__DATASET RECORDS__
____________

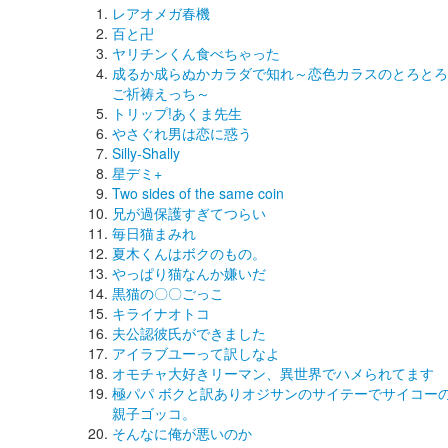
レアオメガ春機
百と卍
ヤリチンくん食べちゃった
成るか成らぬかカラダで知れ～恋色カラスのとろとろ
ご祈祷えっち～
トリップ!あくま先生
やさぐれ男は恋に惑う
Silly-Shally
星デミ+
Two sides of the same coin
兄が過保護すぎてつらい
毎日猫まみれ
夏木くんはボクのもの。
やっぱり猫なんか嫌いだ
黒猫の〇〇ごっこ
キライナオトコ
夫公認彼氏ができました
アイラブユーって訳しなよ
オモチャ大好きリーマン、異世界でハメられてます
極パパ ボクと訳ありオジサンのサイテーでサイコー
親子ゴッコ。
そんなに俺が悪いのか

____________

What is needed is the whole listing again, set down exactly, without its pictures.

レアオメガ春機
百と卍
ヤリチンくん食べちゃった
成るか成らぬかカラダで知れ～恋色カラスのとろとろ
ご祈祷えっち～
トリップ!あくま先生
やさぐれ男は恋に惑う
Silly-Shally
星デミ+
Two sides of the same coin
兄が過保護すぎてつらい
毎日猫まみれ
夏木くんはボクのもの。
やっぱり猫なんか嫌いだ
黒猫の〇〇ごっこ
キライナオトコ
夫公認彼氏ができました
アイラブユーって訳しなよ
オモチャ大好きリーマン、異世界でハメられてます
極パパ ボクと訳ありオジサンのサイテーでサイコー
親子ゴッコ。
そんなに俺が悪いのか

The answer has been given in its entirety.